1. LA METEO de notre mois d’Octobre.

Au chapitre des bonnes nouvelles, le projet de Fabienne dont la société est en cours de création : ce sera probablement une S.A.R.L., le local est trouvé, il comportera une dépendance pour les travaux de tests et de maintenance ; de nouveaux logiciels sont en cours de développement. Quant aux premiers produits mis sur le marché, il apparaît qu’une demande existe.

Du coup, Fabienne avance à marche forcée sur la règlementation maritime, elle a trouvé à l’ENIM une formation dans le cadre du projet, ainsi qu’un MOOC.

Séraphin nous fait part de son coté des événements qui se sont produits depuis le Grand Déj’ , et surtout depuis la Plénière N°117, où le collectif avait suggéré de construire une offre de services, de manière à avoir un fil conducteur pour ses entretiens. Plusieurs offres ont déjà rencontré un certain succès, les cours d’ingénierie d’Affaires Afrique – Chine – U.E. ainsi que des conférences à l’École Consulaire pour les Bachelors, ainsi que les Masters. Prochaines étapes : Burgundy School of Business, Université de Bourgogne.

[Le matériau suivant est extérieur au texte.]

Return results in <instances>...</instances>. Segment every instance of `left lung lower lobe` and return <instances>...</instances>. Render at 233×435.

Autre élément de contexte favorable, la conférence du 7 Novembre prochain à Sciences Po animée par Anne-Cécile Robert membre du Comité de Rédaction du Monde Diplomatique Clément Lacaille [clementlacaille.cl@gmail.com]. L’Association a pris rang pour participer à cette conférence, faites-vous connaître si vous êtes intéressé.(e).

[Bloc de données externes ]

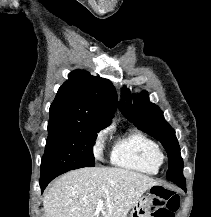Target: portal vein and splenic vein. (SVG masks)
<instances>
[{
    "instance_id": "18ae733b",
    "label": "portal vein and splenic vein",
    "mask_w": 211,
    "mask_h": 217,
    "mask_svg": "<svg viewBox=\"0 0 211 217\" xmlns=\"http://www.w3.org/2000/svg\"><path fill=\"white\" fill-rule=\"evenodd\" d=\"M103 208V200H99L98 201V205H97V211H100Z\"/></svg>"
}]
</instances>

Nouvelle venue lors du Grand Déj’, Nathalie a déjà commencé à prendre ses marques, tant auprès de l’APEC où elle a été très bien accueillie, – elle est déjà inscrite aux formations, aux Informels (la réunion d’information thématique de l’APEC), ainsi qu’aux différents ateliers proposés. A la question sur les simulations d’embauche, il existe bien un outil virtuel sur le site apec.fr, mais qui ne répond pas du tout à la volonté de se rapprocher au maximum des conditions du réel que propose l’association. L’idéal étant en effet de répondre à une offre réelle, qui permette des questions réalistes sur les contingences matérielles et géographiques du poste, la dimension managériale, etc.

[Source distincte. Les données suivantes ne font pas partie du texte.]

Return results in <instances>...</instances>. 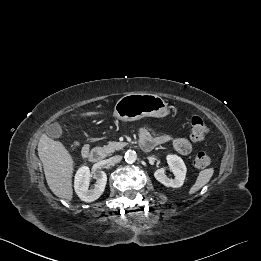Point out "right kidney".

Nathalie a pu participer à la réunion des Nouveaux Arrivants, et s’en est déclarée très satisfaite : beaucoup d’informations échangées, un accueil soigné. Elle suggère d’ailleurs que BCN intervienne plus en amont, dans le cadre d’un partenariat avec la ville. L’idée est bonne en effet, nous y reviendrons plus loin. Enfin, Nathalie mentionne le site « Les Renards », sur Facebook, un lieu de rencontre pour les chercheurs d’emploi, nouveaux arrivants, un peu sur le principe de l’Apéro des Créateurs, qui s’était un peu essoufflé.

Quant à Jérôme, il nous confirme son prochain stage de charpente dans la Vallée de l’Ouche : ainsi, il va pouvoir valider son « intuition », à savoir son intérêt pour la filière bois.  Il nous raconte également sa participation aux 2 conférences sur le climat proposées au mois d’octobre : pour reprendre son expression, il y a une confusion entre les porteurs d’une technique (exemple : le nucléaire, et les ingénieurs X-Mines) et la réflexion stratégique qui doit en accompagner les arbitrages. Les discours sur a politique énergétique française ne doivent pas être produits par Areva et/ou EDF ; or, actuellement c’est exactement ce qui se produit, et cela dans un cadre universitaire !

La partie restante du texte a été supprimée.